Intel has also announced several software-based offerings, including a new software architecture called the Intel Network Platform to help service providers and network equipment manufacturers take full advantage of the company’s various silicon and software components. Consisting of software drivers, building blocks, drawings, and reference architectures, the Intel Network Platform is designed to make the transition to a more software-defined network infrastructure easier to achieve. Intel Smart Edge is a new combination of two existing software components (one of which was formerly called OpenNESS), which was created to facilitate the creation of software for applications such as private networks and finite computing. Although it is essentially a set of tools for developers, the goal is to start from scratch the types of advanced 5G applications that were originally promised to us – e.g. Smart factories, new cloud-based services, etc., but which arrive slowly.
Intel and Ericsson also met in a statement from Ericsson to expand their cloud RAN offerings, in particular for mid-range spectrum (see “CBRS Vs. C-Band: Awareness of the average 5G band“for more). An interesting fact that came out of the message is that mid-band 5G deployment obviously takes 150 times more computing power than 4G and requires response time, which is twice as fast. Not surprisingly, this burdens the significant computing infrastructure needed to power this work, which is why Ericsson said it has chosen to use Intel’s latest Xeon Scalable server processors and specialized accelerators for its efforts.
On Ericsson’s side, the new effort is an extension of its software-based virtualized RAN tools, which are designed to accommodate a more flexible set of physical radios and network architectures. Although this is part of the company’s growing efforts to move to a cloud world based on software network infrastructure, it works with Ericsson Cloud Link, which allows the software-defined Cloud RAN to connect and co-exist with the large base of existing ones. hardware based, specially built networks. For most existing telecommunications service providers around the world, this real-world scenario, sometimes called the blue field, is what they will face for many years to come.
Finally, as part of an event the company called Samsung Networks: Redefined, Samsung unveiled some key new silicon components and network infrastructure equipment designed to improve 5G network coverage.
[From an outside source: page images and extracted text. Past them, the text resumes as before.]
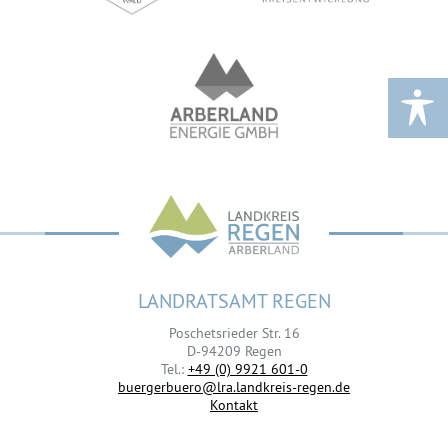
LANDRATSAMT REGEN
Poschetsrieder Str. 16
D-94209 Regen
Tel.:
+49 (0) 9921 601-0
buergerbuero@lra.landkreis-regen.de
Kontakt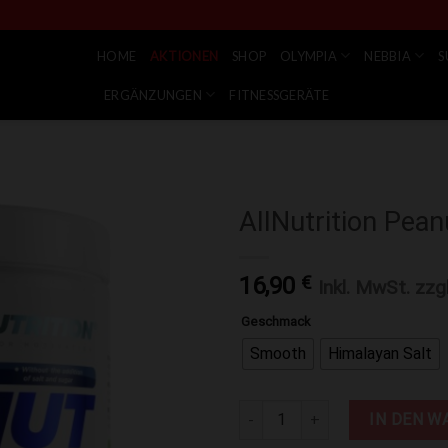
HOME
AKTIONEN
SHOP
OLYMPIA
NEBBIA
S
ERGÄNZUNGEN
FITNESSGERÄTE
AllNutrition Pea
Zur Wunschliste hinzufügen
16,90
€
Inkl. MwSt. zzg
Geschmack
Smooth
Himalayan Salt
AllNutrition Peanut Cream 1kg
IN DEN W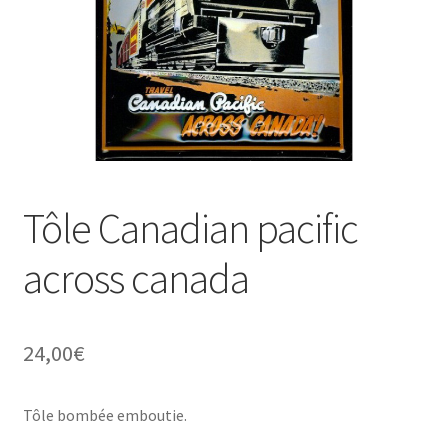
Une histoire de plaques émaillées
Tôle Canadian pacific
across canada
24,00
€
Tôle bombée emboutie.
The event provided a quick, impressive overview of all the work the company’s network division has done for 5G, including advances in 5G modems, virtualized infrastructure, software, small cells, mmWave and more. The company even used the event to annoy some of the advanced research and development it is currently doing for 6G.
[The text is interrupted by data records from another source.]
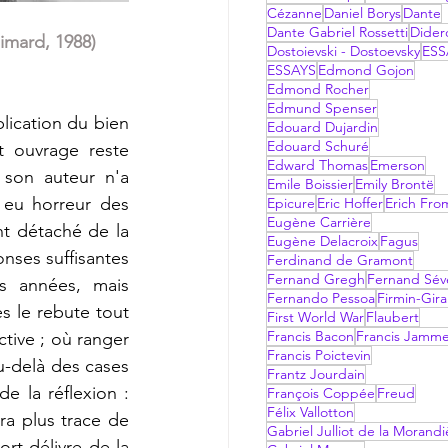
Cézanne
Daniel Borys
Dante
Dante Gabriel Rossetti
Dider
limard, 1988)
Dostoievski - Dostoevsky
ESS
ESSAYS
Edmond Gojon
Edmond Rocher
Edmund Spenser
lication du bien 
Edouard Dujardin
Edouard Schuré
 ouvrage reste 
Edward Thomas
Emerson
, son auteur n'a 
Emile Boissier
Emily Brontë
eu horreur des 
Epicure
Eric Hoffer
Erich Fr
Eugène Carrière
t détaché de la 
Eugène Delacroix
Fagus
nses suffisantes 
Ferdinand de Gramont
Fernand Gregh
Fernand Sév
s années, mais 
Fernando Pessoa
Firmin-Gir
s le rebute tout 
First World War
Flaubert
Francis Bacon
Francis Jamm
tive ; où ranger 
Francis Poictevin
u-delà des cases 
Frantz Jourdain
e la réflexion : 
François Coppée
Freud
Félix Vallotton
a plus trace de 
Gabriel Julliot de la Morandi
rt délivre de la 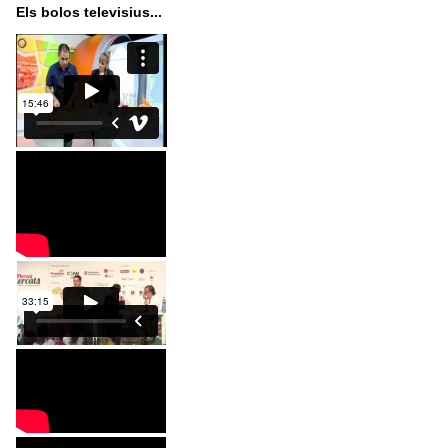
Els bolos televisius...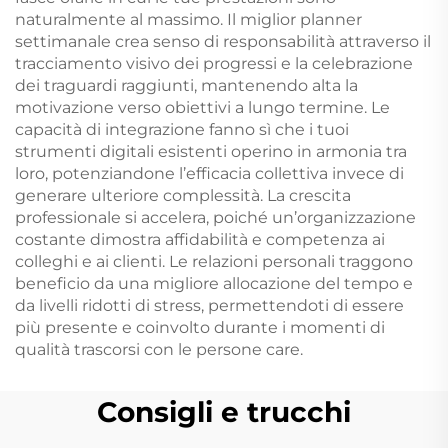
naturalmente al massimo. Il miglior planner
settimanale crea senso di responsabilità attraverso il
tracciamento visivo dei progressi e la celebrazione
dei traguardi raggiunti, mantenendo alta la
motivazione verso obiettivi a lungo termine. Le
capacità di integrazione fanno sì che i tuoi
strumenti digitali esistenti operino in armonia tra
loro, potenziandone l’efficacia collettiva invece di
generare ulteriore complessità. La crescita
professionale si accelera, poiché un’organizzazione
costante dimostra affidabilità e competenza ai
colleghi e ai clienti. Le relazioni personali traggono
beneficio da una migliore allocazione del tempo e
da livelli ridotti di stress, permettendoti di essere
più presente e coinvolto durante i momenti di
qualità trascorsi con le persone care.
Consigli e trucchi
As for the here and now, Samsung Networks has specifically made two new product announcements for the event, both expected to enable the development of 5G network infrastructure for 2022. First, the company introduced a series of new chips that meet the the requirements of 3GPP Document Release 16 (see “Beware, 5G is coming, phase 2The third generation mmWave RFIC, the second generation 5G SOC modem and a new version of its DFE-RFIC (Digital Front End / Radio Frequency Integrated Circuit) are specifically designed to equip the network infrastructure. Samsung plans to use them in its own branded networking equipment, including Massive MIMO radios, Compact Macro Cells and next-generation baseband devices.In particular, the chips offer support for a wider range of mmWave and sub-6 frequencies with faster bandwidth, and they do so with more -lower power, which allows the creation of smaller, lower power, but faster 5G network installations.
Similarly, the company’s second announcement was for One Antenna Radio, which combines mid-band Massive MIMO radio with traditional passive antennas for frequencies below 3 GHz. The result is a physically smaller, easier-to-install, consolidated solution that reduces operating costs for telecom operators.
Separately, each of the messages from these different providers may be relatively modest, but together they represent another important step towards the transformation of the 5G network that began a few years ago. The simple truth is that the process of fully building the infrastructure needed to power 5G networks and the opportunities they provide is relatively long. As a result, messages like these are a critical part of the progress needed to move 5G forward.
Disclosure: TECHnalysis Research is a market research and consulting firm in the technology industry and, like all companies in the field, works with many technology providers as customers, some of which can be listed in this article.